Removing n-number of rows before and after missing value row(s)

Dear KNIMErs,

I need to remove a certain n-number of rows (with value) that come before and after missing value row(s).
Below is a rough descriptive visual of the problem.

The dataset is huge, consisting of > 3mln rows. I’m trying to figure out what kind of combination of nodes can help me achieve this.

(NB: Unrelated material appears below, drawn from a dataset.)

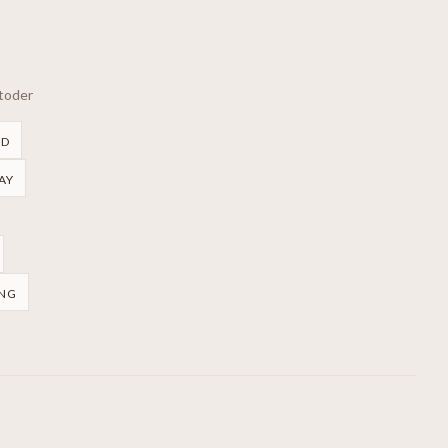
etoder
RD
AY
NG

Context of the problem: The removal of data would help to get rid of the noise in the data. As I observe, there are sudden drops in values around missing value rows, so these need to be removed. Later, I will do a linear interpolation.

Thank you!
Odko

Hi Odko,
first of all i would create a column with a row number ($rowindex$).
second build increasing groupid value for each change of true and false.
third group by the groupid column to get the max. row number for each group.
fourth join the grouped information to your source table.
fifthly you can now apply filter rules.

BR
Hermann

Hi Odko,
try this: removing.knwf (77.3 KB)


i’ve arbitrarily set the number of row to 3.

Luca

1 Like

Hi Luca,

Thanks a lot for helping build the knime flow!
The method looks very easy and useful!

I just realised that the way I formulated my question was not clear enough… The n-rows actually should not be removed, but the values should be replaced by missing values.

As shown below:

I’ve developed a knimeflow that gives what I need (see the output screenshot below: it shows that there was one False value (yellow highlight), and values were removed from 17 rows above and 17 rows below):

However, there is another challenge that I encountered: sometimes, there might be (less than 17 rows of True values surrounded by False values as shown below:

I wonder how a knimeflow can be improved to handle such challenge…

PS: The rule is that 17 rows above from the first False value, and 17 rows below the last False value should be replaced with a missing value cell.

Thanks!
Odko

Thank you Hermann for describing the flow design. I couldn’t literally implement the second point, but I used a workaround that helped to differentiate the first and last false values by using lag column node. However, while running loops, I encountered another problem, which is in detail described in my reply to Luca_Italy.

Thank you,
Odko

Hi @Odko

A nice challenge. See this workflow removing_2.knwf (131.5 KB) where you can modify the number of Counting Loops to determine how many records before and after a missing value sequence you want to make missing also.


gr. Hans

Hi Odko,
is it possible to uploade an example file and your current workflow?
If you can assign a specific ID (counter) for each group (based on my suggestion) you have the option with the group by node to determine the minimum row, maximum row, count of rows for each group and you are able to set your rules based on this information.

Q: what shold happen if there are equal or less than 17 rows available?

BR
Hermann

This topic was automatically closed 182 days after the last reply. New replies are no longer allowed.